Description of the task ::
Among the entries that follow, how many lines contain the word "vous"? Give the number alone.

Task data START

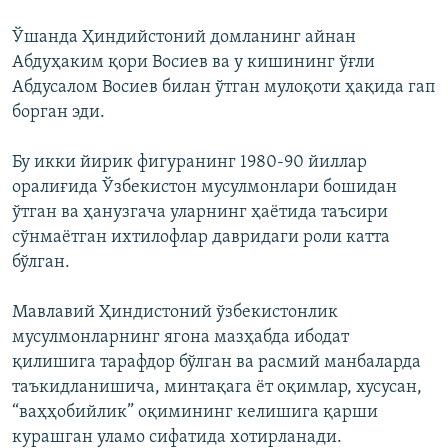
Ўшанда Ҳиндийстоний домланинг айнан
Абдуҳаким қори Восиев ва у кишининг ўғли
Абдусалом Восиев билан ўтган мулоқоти ҳақида гап
борган эди.
Бу икки йирик фигуранинг 1980-90 йиллар
оралиғида Ўзбекистон мусулмонлари бошидан
ўтган ва ҳанузгача уларнинг ҳаётида таъсири
сўнмаётган ихтилофлар давридаги роли катта
бўлган.
Мавлавий Ҳиндистоний ўзбекистонлик
мусулмонларнинг ягона мазҳабда ибодат
қилишига тарафдор бўлган ва расмий манбаларда
таъкидланишича, минтақага ёт оқимлар, хусусан,
“ваҳҳобийлик” оқимининг келишига қарши
курашган уламо сифатида хотирланади.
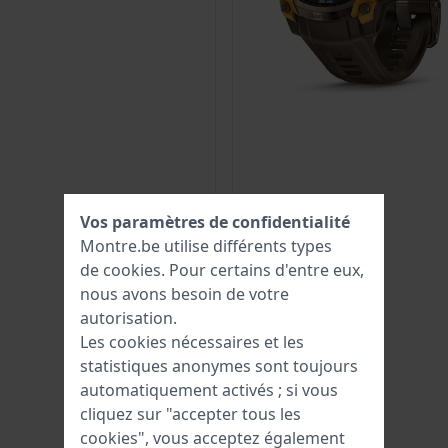
Vos paramètres de confidentialité
Montre.be utilise différents types
de
cookies
. Pour certains d'entre eux,
nous avons besoin de votre
autorisation.
Les cookies nécessaires et les
statistiques anonymes sont toujours
automatiquement activés ; si vous
cliquez sur "accepter tous les
cookies", vous acceptez également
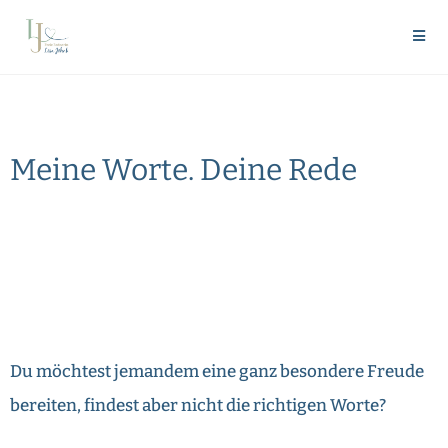
Inhalt
springen
Meine Worte. Deine Rede
Du möchtest jemandem eine ganz besondere Freude
bereiten, findest aber nicht die richtigen Worte?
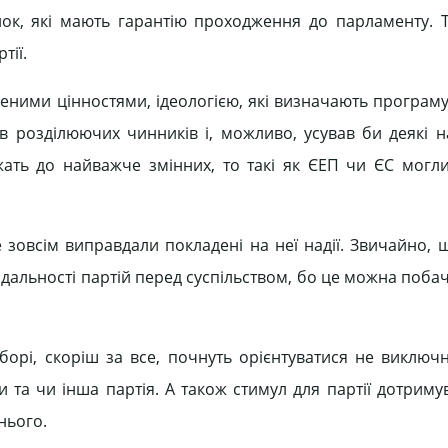
лок, які мають гарантію проходження до парламенту. Т
тії.
леними цінностями, ідеологією, які визначають програму 
 розділюючих чинників і, можливо, усував би деякі н
жать до найважче змінних, то такі як ЄЕП чи ЄС могл
зовсім виправдали покладені на неї надії. Звичайно, 
ідальності партій перед суспільством, бо це можна поба
орі, скоріш за все, почнуть орієнтуватися не виключ
и та чи інша партія. А також стимул для партії дотриму
нього.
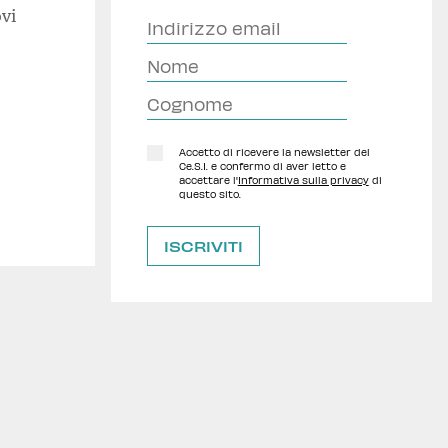
ovi
Accetto di ricevere la newsletter del
Ce.S.I. e confermo di aver letto e
accettare l'
Informativa sulla privacy
di
questo sito.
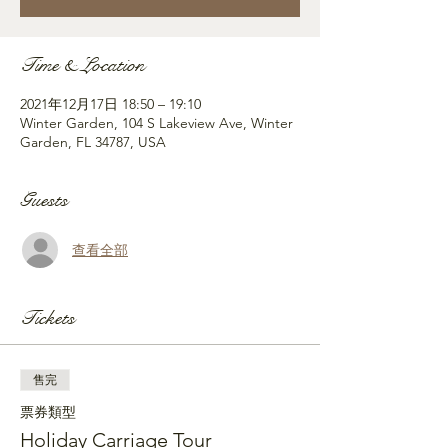
Time & Location
2021年12月17日 18:50 – 19:10
Winter Garden, 104 S Lakeview Ave, Winter
Garden, FL 34787, USA
Guests
查看全部
Tickets
售完
票券類型
Holiday Carriage Tour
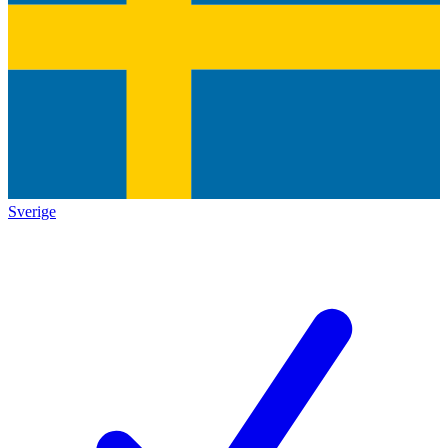
Sverige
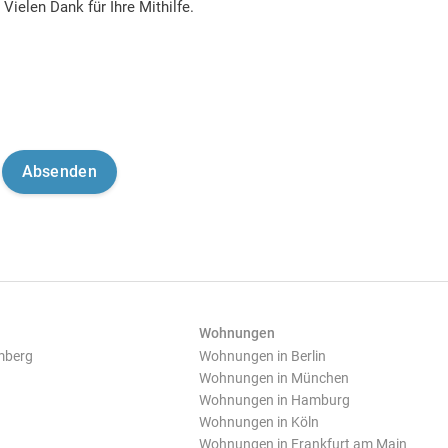
Vielen Dank für Ihre Mithilfe.
Wohnungen
mberg
Wohnungen in Berlin
Wohnungen in München
Wohnungen in Hamburg
Wohnungen in Köln
Wohnungen in Frankfurt am Main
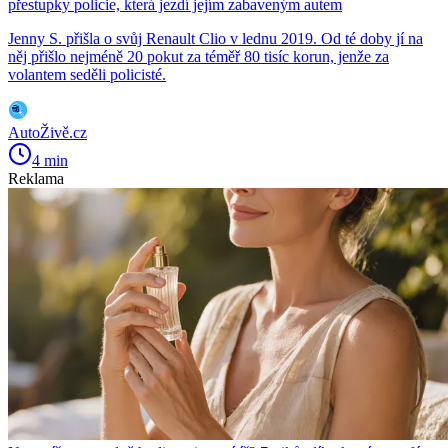
přestupky policie, která jezdí jejím zabaveným autem
Jenny S. přišla o svůj Renault Clio v lednu 2019. Od té doby jí na
něj přišlo nejméně 20 pokut za téměř 80 tisíc korun, jenže za
volantem seděli policisté.
AutoŽivě.cz
4 min
Reklama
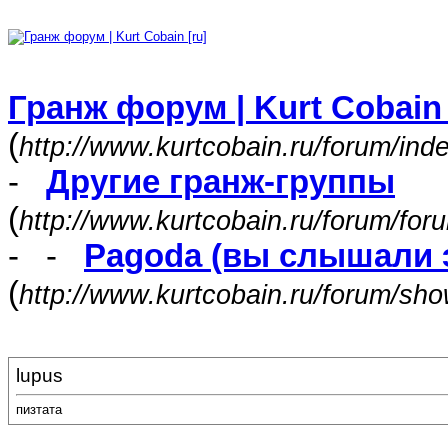
Гранж форум | Kurt Cobain 
(
http://www.kurtcobain.ru/forum/ind
-
Другие гранж-группы
(
http://www.kurtcobain.ru/forum/for
- -
Pagoda (вы слышали э
(
http://www.kurtcobain.ru/forum/sh
lupus
пизтата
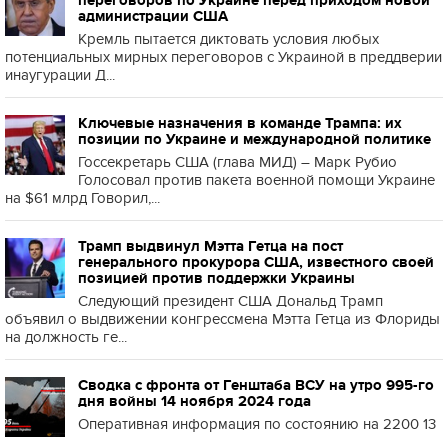
переговоров по Украине перед приходом новой
администрации США
Кремль пытается диктовать условия любых
потенциальных мирных переговоров с Украиной в преддверии
инаугурации Д...
Ключевые назначения в команде Трампа: их
позиции по Украине и международной политике
Госсекретарь США (глава МИД) – Марк Рубио
Голосовал против пакета военной помощи Украине
на $61 млрд Говорил,...
Трамп выдвинул Мэтта Гетца на пост
генерального прокурора США, известного своей
позицией против поддержки Украины
Следующий президент США Дональд Трамп
объявил о выдвижении конгрессмена Мэтта Гетца из Флориды
на должность ге...
Сводка с фронта от Генштаба ВСУ на утро 995-го
дня войны 14 ноября 2024 года
Оперативная информация по состоянию на 2200 13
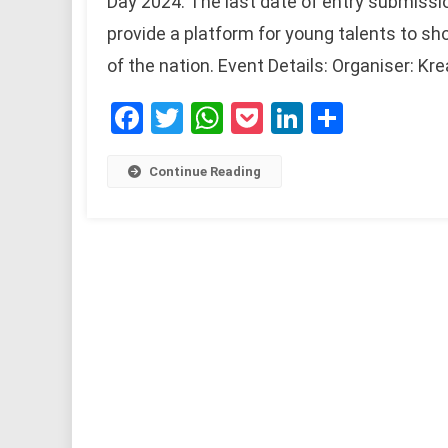
Day 2024. The last date of entry submissi
provide a platform for young talents to sh
of the nation. Event Details: Organiser: Kre
Facebook
Twitter
WhatsApp
Pocket
LinkedIn
Share
Continue Reading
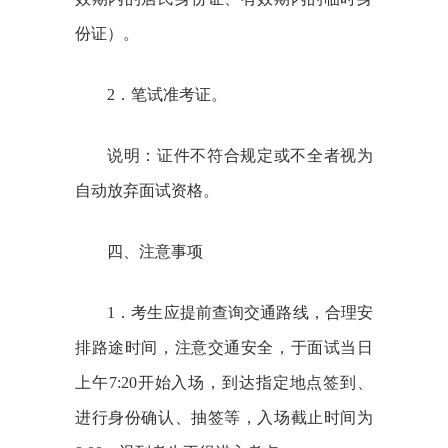
份证）。
2
．笔试准考证。
说明：证件不符合规定或不全者视为
自动放弃面试资格。
四、注意事项
1
．考生应提前查询交通路线，合理安
排路途时间，注意交通安全，于面试当日
上午
7:20
开始入场，到达指定地点签到、
进行身份确认、抽签等，入场截止时间为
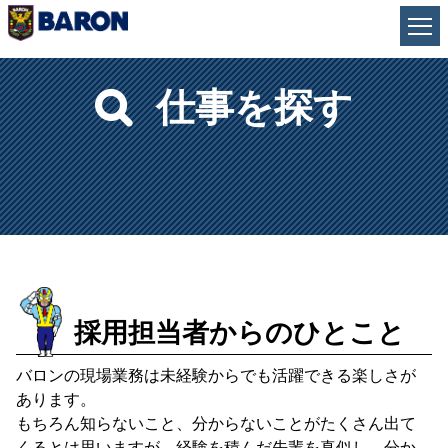
仕事を探す
会社概要
グループ企業
採用情報
お客様の声
採用担当者からのひとこと
バロンの現場業務は未経験からでも活躍できる楽しさが
今すぐ職種で探す
あります。
もちろん知らないこと、分からないことがたくさん出て
くるとは思いますが、経験を積んだ先輩を真似し、分か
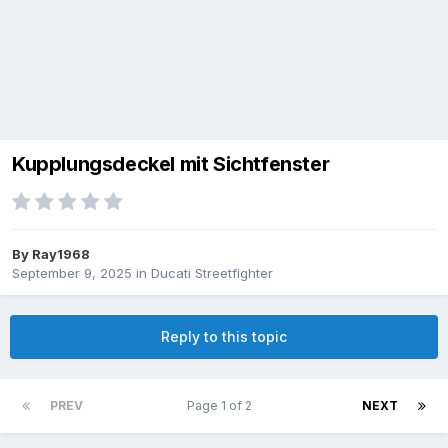
Kupplungsdeckel mit Sichtfenster
By
Ray1968
September 9, 2025
in
Ducati Streetfighter
Reply to this topic
PREV
Page 1 of 2
NEXT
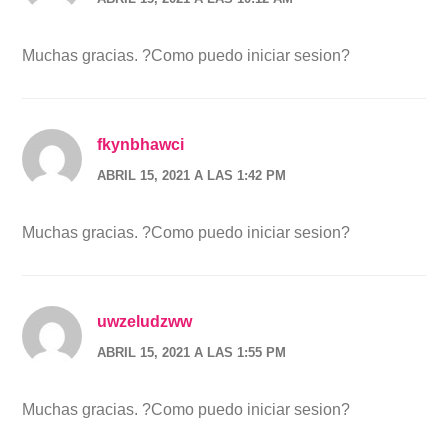
Muchas gracias. ?Como puedo iniciar sesion?
fkynbhawci
ABRIL 15, 2021 A LAS 1:42 PM
Muchas gracias. ?Como puedo iniciar sesion?
uwzeludzww
ABRIL 15, 2021 A LAS 1:55 PM
Muchas gracias. ?Como puedo iniciar sesion?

Task data END

Problem solution ::
2